Di Francesco presenta Inter-Lecce: "Questa squadra non deve sentirsi sbagliata"
Le dichiarazioni del tecnico dei giallorossi in sala stampa alla viglia del match
Alla vigilia di Inter-Lecce, il tecnico dei giallorossi Eusebio Di Francesco ha presentato il match in sala stampa.
Il tecnico ha commentato la condizione fisica e psicologica della sua squadra dopo la dura sconfitta subita contro il Parma, condizionata pesantemente dalle espulsione: “Credo che la squadra abbia dimostrato di stare bene fisicamente. È ovvio che siamo tutti dispiaciuti per come è andata a finire, perché abbiamo commesso degli errori, delle scelte anche individuali che poi hanno compromesso un po' tutta la gara e sappiamo che dobbiamo migliorare e lavorare". Sulla gestione dei momenti, il tecnico dice che "Potevamo essere un pochino più attenti nei momenti chiave della partita, essere meno impulsivi e meno aggressivi quando non serviva”.
Di Francesco analizza la partita contro l'Inter, ponendo l'accento sull'attenzione da mettere in gara e sulla fase difensiva: “Dobbiamo essere compatti, corti, saper difendere, attaccare, sapendo che ci saranno dei momenti della gara dove dovremmo soffrire”. Soffrire sì, ma anche saper sorprendere: “Dobbiamo essere anche bravi a sorprendere, a cercare di offenderli, altrimenti saremmo sempre lì ad aspettare una loro conclusione, un loro gol. Questo non deve essere il nostro obiettivo, sapendo che dall'altra parte c'è una squadra che ha grosse potenzialità”.
Il tecnico ritorna anche sulle espulsioni che hanno compromesso la partita contro il Parma e sugli aspetti mentali: “Il fallo di Gaspar? Chiamiamola frustrazione. Sono errori che ci devono servire da lezione. Dobbiamo fare in modo che non accada più. Questa squadra può avere anche dei limiti, però quello che posso dire è che cerca di mettere in campo tutto quello che ha. Non li posso condannare per l'atteggiamento”.

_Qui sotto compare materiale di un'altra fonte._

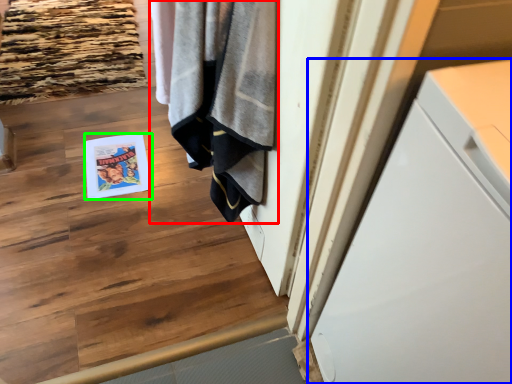 Question: Considering the real-world distances, which object is farthest from bath towel (highlighted by a red box)? cabinetry (highlighted by a blue box) or magazine (highlighted by a green box)?

Choices:
 (A) cabinetry
 (B) magazine

Answer: (B) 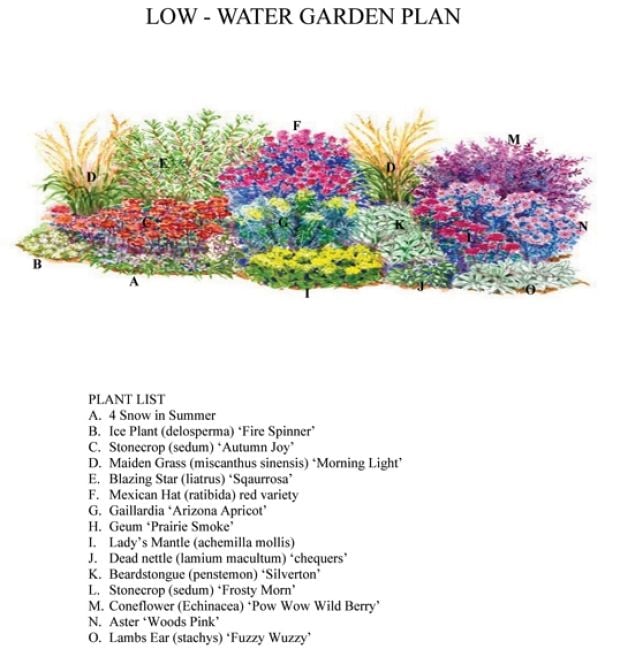 In order to click on plant in this screenshot , I will do `click(511, 199)`, `click(404, 160)`, `click(320, 165)`, `click(384, 228)`, `click(503, 272)`, `click(317, 267)`, `click(177, 228)`, `click(190, 175)`, `click(192, 265)`. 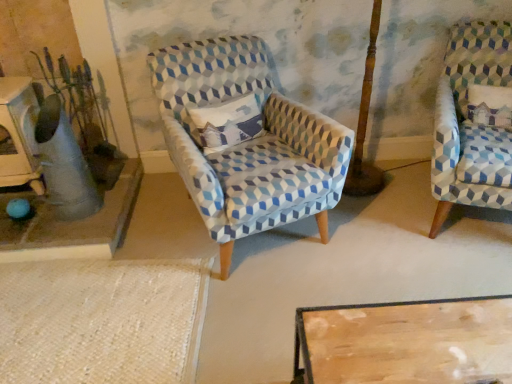 You are a GUI agent. You are given a task and a screenshot of the screen. Output one action in this format:
    pyautogui.click(x=<x>, y=<y>)
    Task: Click on the free space to the right of blue patterned fabric chair at center, acting as the 1th chair starting from the left
    The width and height of the screenshot is (512, 384).
    Given the screenshot: What is the action you would take?
    pyautogui.click(x=394, y=248)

Al San Siro il Lecce si ritroverà con alcune defezioni dovute ad infortuni e squalifiche. Il tecnico conferma l'assenza di Camarda ma annuncia un ritorno: “Dovrebbe rientrare tra i convocati Morente”. Poi ci si sofferma sul problema numerico in attacco, retto attualmente dal solo Stulic: “Sul discorso mercato non voglio nemmeno entrarci. Mi interessa concentrarmi su queste gare e capire quali soluzioni alternative ci possono essere per sostituire anche a partita in corso Stulic. N'Dri secondo me lo ha fatto in maniera positiva, con grande impegno, grande intensità, con caratteristiche ovviamente differenti. Potrebbe lo stesso Pierotti. Ci sono tante situazioni su cui dobbiamo lavorare, è ovvio che non abbiamo un centravanti puro”.

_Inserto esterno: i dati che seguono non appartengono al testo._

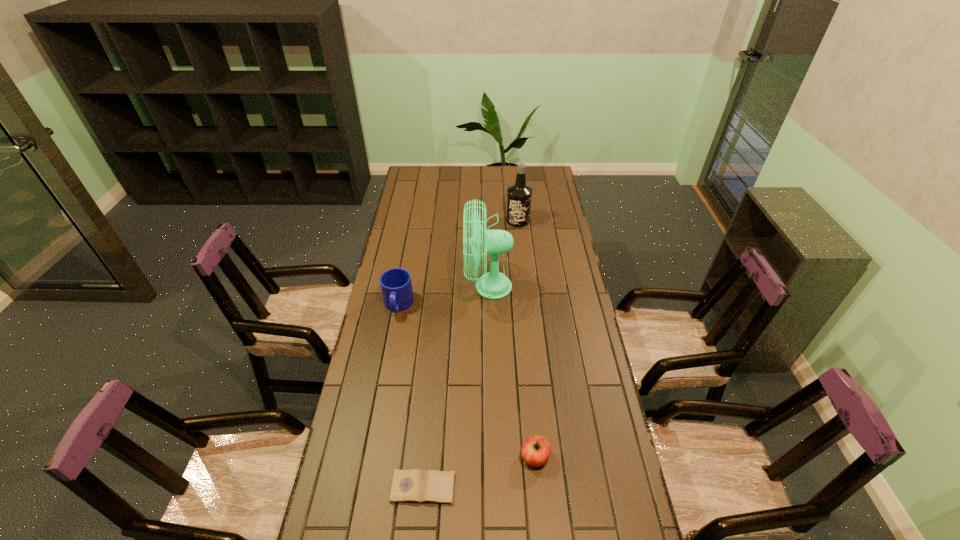 Where is `vacant area situated in front of the fan to blow air`? The width and height of the screenshot is (960, 540). vacant area situated in front of the fan to blow air is located at coordinates (452, 287).

I want to click on vacant space positioned on the front label of the fourth shortest object, so [523, 271].

You are a GUI agent. You are given a task and a screenshot of the screen. Output one action in this format:
    pyautogui.click(x=<x>, y=<y>)
    Task: Click on the vacant position located on the side with the handle of the mug
    The image size is (960, 540).
    Given the screenshot: What is the action you would take?
    pyautogui.click(x=391, y=345)

Locate an element on the screen. Image resolution: width=960 pixels, height=540 pixels. vacant region located on the back of the apple is located at coordinates (526, 365).

I want to click on vacant space located on the back of the diary, so click(x=430, y=410).

Locate an element on the screen. This screenshot has height=540, width=960. mug located at the left edge is located at coordinates (396, 285).

Locate an element on the screen. This screenshot has width=960, height=540. diary positioned at the left edge is located at coordinates (409, 486).

Where is `free region at the far edge`? Image resolution: width=960 pixels, height=540 pixels. free region at the far edge is located at coordinates (506, 167).

This screenshot has width=960, height=540. In the image, there is a desktop. In order to click on vacant space at the left edge in this screenshot , I will do `click(405, 267)`.

You are a GUI agent. You are given a task and a screenshot of the screen. Output one action in this format:
    pyautogui.click(x=<x>, y=<y>)
    Task: Click on the free region at the right edge of the desktop
    Image resolution: width=960 pixels, height=540 pixels.
    Given the screenshot: What is the action you would take?
    557,274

Contro l'Inter, il tecnico proverà ad adottare qualche accorgimento tattico per provare a limitare la forza offensiva avversaria: “Lo vedrete in partita. Sicuramente dobbiamo avere maggiore copertura”. E sugli episodi: "L'autorete è arrivata nel momento in cui stavo facendo il cambio. Era già pronto l'innesto di Gallo. Poi possiamo disquisire su chi poteva fare la prima, la seconda, la quarta punta. Col senno di poi possiamo dirne tante. Questa squadra non si deve sentire sbagliata perché ha fatto tante cose positive. Se noi partiamo dai primi 60 minuti ci sono degli aspetti importanti dove una squadra ha mostrato di essere in quel momento superiore al Parma sotto il punto di vista generale.
Il tecnico abruzzese, infine, conferma che sarà Siebert a sostituire lo squalificato Gaspar. Poi, un ragionamento relativo ad un ripensamento delle gerarchie come vicecapitano dopo gli avvenimenti di domenica scorsa: “Non lo so, ci devo ancora ragionare - spiega il tecnico - Io credo che già Gaspar da solo si stia dando le frustate. Credo che abbia capito il gesto sbagliato. Nella vita si può sbagliare. Credo che si renda conto da che ha fatto un grande errore”.